MATERIAL FOR THE TASK —
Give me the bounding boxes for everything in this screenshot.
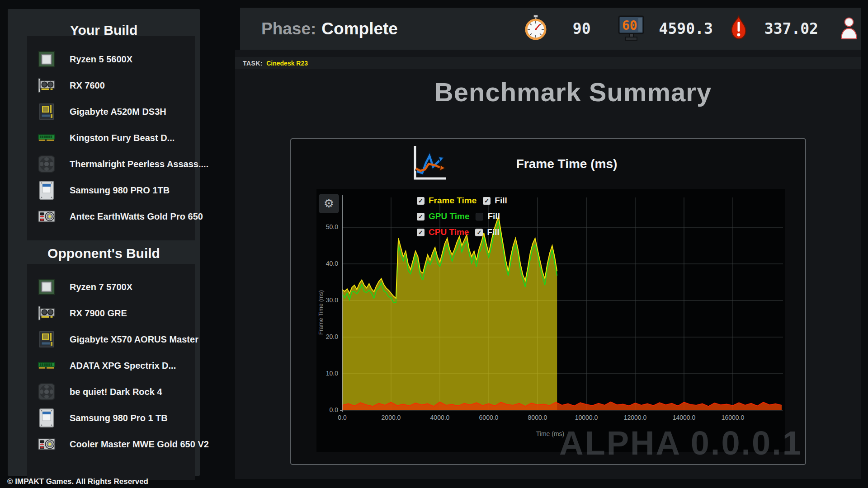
y-tick-label: 30.0 xyxy=(318,296,338,304)
page-title: Benchmark Summary xyxy=(260,77,868,107)
motherboard-icon xyxy=(37,330,56,349)
chart-canvas[interactable]: ⚙ ✓Frame Time✓Fill✓GPU TimeFill✓CPU Time… xyxy=(316,189,785,452)
chart-legend: ✓Frame Time✓Fill✓GPU TimeFill✓CPU Time✓F… xyxy=(417,194,507,239)
component-label: Ryzen 5 5600X xyxy=(70,54,132,65)
cooler-icon xyxy=(37,382,56,401)
opponent-build-list: Ryzen 7 5700XRX 7900 GREGigabyte X570 AO… xyxy=(27,264,195,480)
component-row[interactable]: Kingston Fury Beast D... xyxy=(27,125,195,151)
x-tick-label: 6000.0 xyxy=(471,414,507,421)
legend-fill-label: Fill xyxy=(487,227,499,237)
component-row[interactable]: Samsung 980 PRO 1TB xyxy=(27,177,195,203)
alpha-watermark: ALPHA 0.0.0.1 xyxy=(559,424,802,462)
psu-icon xyxy=(37,435,56,454)
component-row[interactable]: Samsung 980 Pro 1 TB xyxy=(27,405,195,431)
component-row[interactable]: Antec EarthWatts Gold Pro 650 xyxy=(27,203,195,230)
cooler-icon xyxy=(37,155,56,174)
gpu-icon xyxy=(37,304,56,323)
legend-fill-label: Fill xyxy=(495,196,507,206)
drive-icon xyxy=(37,408,56,427)
phase-value: Complete xyxy=(321,19,398,38)
person-icon[interactable] xyxy=(840,15,859,42)
component-row[interactable]: Ryzen 7 5700X xyxy=(27,274,195,300)
y-tick-label: 50.0 xyxy=(318,223,338,230)
y-tick-label: 10.0 xyxy=(318,370,338,377)
cpu-icon xyxy=(37,277,56,296)
component-row[interactable]: Gigabyte A520M DS3H xyxy=(27,99,195,125)
task-label: TASK: xyxy=(243,60,263,67)
legend-fill-checkbox[interactable] xyxy=(476,213,483,221)
component-label: Gigabyte X570 AORUS Master xyxy=(70,334,198,345)
x-tick-label: 2000.0 xyxy=(373,414,409,421)
y-tick-label: 40.0 xyxy=(318,260,338,267)
line-chart-icon xyxy=(409,143,448,185)
x-tick-label: 8000.0 xyxy=(519,414,556,421)
component-label: Samsung 980 Pro 1 TB xyxy=(70,413,168,423)
component-label: RX 7600 xyxy=(70,80,105,91)
psu-icon xyxy=(37,207,56,226)
your-build-list: Ryzen 5 5600XRX 7600Gigabyte A520M DS3HK… xyxy=(27,36,195,240)
component-label: Ryzen 7 5700X xyxy=(70,282,132,292)
x-tick-label: 14000.0 xyxy=(666,414,702,421)
stats-cluster: 90 60 4590.3 337.02 xyxy=(524,14,861,43)
score-value: 4590.3 xyxy=(659,20,713,38)
ram-icon xyxy=(37,128,56,147)
cpu-icon xyxy=(37,50,56,69)
legend-fill-label: Fill xyxy=(487,211,500,221)
task-strip: TASK: Cinedesk R23 xyxy=(235,57,861,69)
stopwatch-icon xyxy=(524,14,547,43)
svg-text:60: 60 xyxy=(622,18,637,33)
opponent-build-title: Opponent's Build xyxy=(8,246,200,261)
legend-fill-checkbox[interactable]: ✓ xyxy=(483,197,491,205)
phase-indicator: Phase:Complete xyxy=(261,19,398,38)
component-label: Samsung 980 PRO 1TB xyxy=(70,185,170,196)
copyright-footer: © IMPAKT Games. All Rights Reserved xyxy=(7,477,148,486)
component-label: ADATA XPG Spectrix D... xyxy=(70,361,176,371)
drive-icon xyxy=(37,181,56,200)
component-row[interactable]: Gigabyte X570 AORUS Master xyxy=(27,326,195,352)
chart-title: Frame Time (ms) xyxy=(516,157,618,171)
component-row[interactable]: Thermalright Peerless Assass.... xyxy=(27,151,195,177)
gpu-icon xyxy=(37,76,56,95)
legend-row: ✓Frame Time✓Fill xyxy=(417,194,507,207)
component-row[interactable]: Ryzen 5 5600X xyxy=(27,46,195,72)
chart-panel-header: Frame Time (ms) xyxy=(256,144,770,184)
x-tick-label: 16000.0 xyxy=(715,414,751,421)
component-label: RX 7900 GRE xyxy=(70,308,127,319)
legend-checkbox[interactable]: ✓ xyxy=(417,229,425,236)
component-row[interactable]: be quiet! Dark Rock 4 xyxy=(27,379,195,405)
legend-checkbox[interactable]: ✓ xyxy=(417,213,425,221)
legend-row: ✓GPU TimeFill xyxy=(417,210,507,223)
legend-series-label: Frame Time xyxy=(429,196,476,206)
legend-checkbox[interactable]: ✓ xyxy=(417,197,425,205)
top-status-bar: Phase:Complete 90 60 xyxy=(240,8,861,50)
flame-icon xyxy=(730,15,747,42)
component-label: Cooler Master MWE Gold 650 V2 xyxy=(70,439,209,450)
heat-value: 337.02 xyxy=(764,20,818,38)
x-tick-label: 4000.0 xyxy=(422,414,458,421)
x-tick-label: 0.0 xyxy=(324,414,360,421)
monitor-icon: 60 xyxy=(618,15,644,43)
component-row[interactable]: RX 7900 GRE xyxy=(27,300,195,326)
x-tick-label: 10000.0 xyxy=(568,414,604,421)
legend-series-label: CPU Time xyxy=(429,227,469,237)
component-label: Gigabyte A520M DS3H xyxy=(70,107,166,117)
y-tick-label: 20.0 xyxy=(318,333,338,340)
gear-icon[interactable]: ⚙ xyxy=(319,194,339,213)
build-sidebar: Your Build Ryzen 5 5600XRX 7600Gigabyte … xyxy=(8,9,200,476)
component-label: Antec EarthWatts Gold Pro 650 xyxy=(70,211,203,222)
component-label: be quiet! Dark Rock 4 xyxy=(70,387,162,397)
x-tick-label: 12000.0 xyxy=(617,414,653,421)
your-build-title: Your Build xyxy=(8,23,200,38)
chart-panel: Frame Time (ms) ⚙ ✓Frame Time✓Fill✓GPU T… xyxy=(290,138,806,465)
timer-value: 90 xyxy=(573,20,591,38)
component-row[interactable]: Cooler Master MWE Gold 650 V2 xyxy=(27,431,195,457)
legend-series-label: GPU Time xyxy=(429,211,469,221)
motherboard-icon xyxy=(37,102,56,121)
legend-fill-checkbox[interactable]: ✓ xyxy=(475,229,483,236)
main-content: TASK: Cinedesk R23 Benchmark Summary Fra… xyxy=(235,50,861,479)
component-row[interactable]: ADATA XPG Spectrix D... xyxy=(27,352,195,379)
component-label: Thermalright Peerless Assass.... xyxy=(70,159,208,169)
ram-icon xyxy=(37,356,56,375)
component-row[interactable]: RX 7600 xyxy=(27,72,195,99)
task-value: Cinedesk R23 xyxy=(266,60,308,67)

WORK REQUIRED — Copy out the listing exactly as it stands, but not the pictures.

SOLUTION TO THE PROBLEM —
Give me the bounding boxes for everything in this screenshot.
y-tick-label: 30.0 xyxy=(318,296,338,304)
page-title: Benchmark Summary xyxy=(260,77,868,107)
motherboard-icon xyxy=(37,330,56,349)
chart-canvas[interactable]: ⚙ ✓Frame Time✓Fill✓GPU TimeFill✓CPU Time… xyxy=(316,189,785,452)
chart-legend: ✓Frame Time✓Fill✓GPU TimeFill✓CPU Time✓F… xyxy=(417,194,507,239)
component-label: Ryzen 5 5600X xyxy=(70,54,132,65)
cooler-icon xyxy=(37,382,56,401)
opponent-build-list: Ryzen 7 5700XRX 7900 GREGigabyte X570 AO… xyxy=(27,264,195,480)
component-row[interactable]: Kingston Fury Beast D... xyxy=(27,125,195,151)
x-tick-label: 6000.0 xyxy=(471,414,507,421)
legend-fill-label: Fill xyxy=(487,227,499,237)
component-row[interactable]: Samsung 980 PRO 1TB xyxy=(27,177,195,203)
alpha-watermark: ALPHA 0.0.0.1 xyxy=(559,424,802,462)
psu-icon xyxy=(37,435,56,454)
component-row[interactable]: Samsung 980 Pro 1 TB xyxy=(27,405,195,431)
component-row[interactable]: Antec EarthWatts Gold Pro 650 xyxy=(27,203,195,230)
cooler-icon xyxy=(37,155,56,174)
gpu-icon xyxy=(37,304,56,323)
legend-fill-label: Fill xyxy=(495,196,507,206)
drive-icon xyxy=(37,408,56,427)
phase-value: Complete xyxy=(321,19,398,38)
person-icon[interactable] xyxy=(840,15,859,42)
component-row[interactable]: Ryzen 7 5700X xyxy=(27,274,195,300)
y-tick-label: 50.0 xyxy=(318,223,338,230)
y-tick-label: 10.0 xyxy=(318,370,338,377)
cpu-icon xyxy=(37,277,56,296)
component-row[interactable]: Gigabyte A520M DS3H xyxy=(27,99,195,125)
task-label: TASK: xyxy=(243,60,263,67)
legend-fill-checkbox[interactable] xyxy=(476,213,483,221)
component-label: Gigabyte X570 AORUS Master xyxy=(70,334,198,345)
x-tick-label: 2000.0 xyxy=(373,414,409,421)
y-tick-label: 40.0 xyxy=(318,260,338,267)
line-chart-icon xyxy=(409,143,448,185)
x-tick-label: 8000.0 xyxy=(519,414,556,421)
component-label: Samsung 980 Pro 1 TB xyxy=(70,413,168,423)
component-label: RX 7600 xyxy=(70,80,105,91)
psu-icon xyxy=(37,207,56,226)
your-build-list: Ryzen 5 5600XRX 7600Gigabyte A520M DS3HK… xyxy=(27,36,195,240)
component-label: Ryzen 7 5700X xyxy=(70,282,132,292)
x-tick-label: 14000.0 xyxy=(666,414,702,421)
stats-cluster: 90 60 4590.3 337.02 xyxy=(524,14,861,43)
score-value: 4590.3 xyxy=(659,20,713,38)
ram-icon xyxy=(37,128,56,147)
cpu-icon xyxy=(37,50,56,69)
legend-fill-label: Fill xyxy=(487,211,500,221)
task-strip: TASK: Cinedesk R23 xyxy=(235,57,861,69)
stopwatch-icon xyxy=(524,14,547,43)
svg-text:60: 60 xyxy=(622,18,637,33)
opponent-build-title: Opponent's Build xyxy=(8,246,200,261)
legend-fill-checkbox[interactable]: ✓ xyxy=(483,197,491,205)
phase-indicator: Phase:Complete xyxy=(261,19,398,38)
component-label: Samsung 980 PRO 1TB xyxy=(70,185,170,196)
copyright-footer: © IMPAKT Games. All Rights Reserved xyxy=(7,477,148,486)
component-label: ADATA XPG Spectrix D... xyxy=(70,361,176,371)
drive-icon xyxy=(37,181,56,200)
component-row[interactable]: Gigabyte X570 AORUS Master xyxy=(27,326,195,352)
chart-title: Frame Time (ms) xyxy=(516,157,618,171)
component-row[interactable]: Thermalright Peerless Assass.... xyxy=(27,151,195,177)
gpu-icon xyxy=(37,76,56,95)
legend-row: ✓Frame Time✓Fill xyxy=(417,194,507,207)
component-row[interactable]: Ryzen 5 5600X xyxy=(27,46,195,72)
chart-panel-header: Frame Time (ms) xyxy=(256,144,770,184)
x-tick-label: 16000.0 xyxy=(715,414,751,421)
component-label: RX 7900 GRE xyxy=(70,308,127,319)
legend-checkbox[interactable]: ✓ xyxy=(417,229,425,236)
component-row[interactable]: be quiet! Dark Rock 4 xyxy=(27,379,195,405)
legend-checkbox[interactable]: ✓ xyxy=(417,213,425,221)
legend-row: ✓GPU TimeFill xyxy=(417,210,507,223)
legend-series-label: Frame Time xyxy=(429,196,476,206)
legend-checkbox[interactable]: ✓ xyxy=(417,197,425,205)
top-status-bar: Phase:Complete 90 60 xyxy=(240,8,861,50)
flame-icon xyxy=(730,15,747,42)
component-label: Cooler Master MWE Gold 650 V2 xyxy=(70,439,209,450)
heat-value: 337.02 xyxy=(764,20,818,38)
x-tick-label: 4000.0 xyxy=(422,414,458,421)
x-tick-label: 0.0 xyxy=(324,414,360,421)
monitor-icon: 60 xyxy=(618,15,644,43)
component-row[interactable]: RX 7900 GRE xyxy=(27,300,195,326)
x-tick-label: 10000.0 xyxy=(568,414,604,421)
legend-series-label: CPU Time xyxy=(429,227,469,237)
component-label: Gigabyte A520M DS3H xyxy=(70,107,166,117)
y-tick-label: 20.0 xyxy=(318,333,338,340)
gear-icon[interactable]: ⚙ xyxy=(319,194,339,213)
build-sidebar: Your Build Ryzen 5 5600XRX 7600Gigabyte … xyxy=(8,9,200,476)
component-label: Antec EarthWatts Gold Pro 650 xyxy=(70,211,203,222)
component-label: be quiet! Dark Rock 4 xyxy=(70,387,162,397)
x-tick-label: 12000.0 xyxy=(617,414,653,421)
your-build-title: Your Build xyxy=(8,23,200,38)
chart-panel: Frame Time (ms) ⚙ ✓Frame Time✓Fill✓GPU T… xyxy=(290,138,806,465)
timer-value: 90 xyxy=(573,20,591,38)
component-row[interactable]: Cooler Master MWE Gold 650 V2 xyxy=(27,431,195,457)
legend-series-label: GPU Time xyxy=(429,211,469,221)
motherboard-icon xyxy=(37,102,56,121)
legend-fill-checkbox[interactable]: ✓ xyxy=(475,229,483,236)
main-content: TASK: Cinedesk R23 Benchmark Summary Fra… xyxy=(235,50,861,479)
component-row[interactable]: ADATA XPG Spectrix D... xyxy=(27,352,195,379)
component-label: Thermalright Peerless Assass.... xyxy=(70,159,208,169)
ram-icon xyxy=(37,356,56,375)
component-row[interactable]: RX 7600 xyxy=(27,72,195,99)
task-value: Cinedesk R23 xyxy=(266,60,308,67)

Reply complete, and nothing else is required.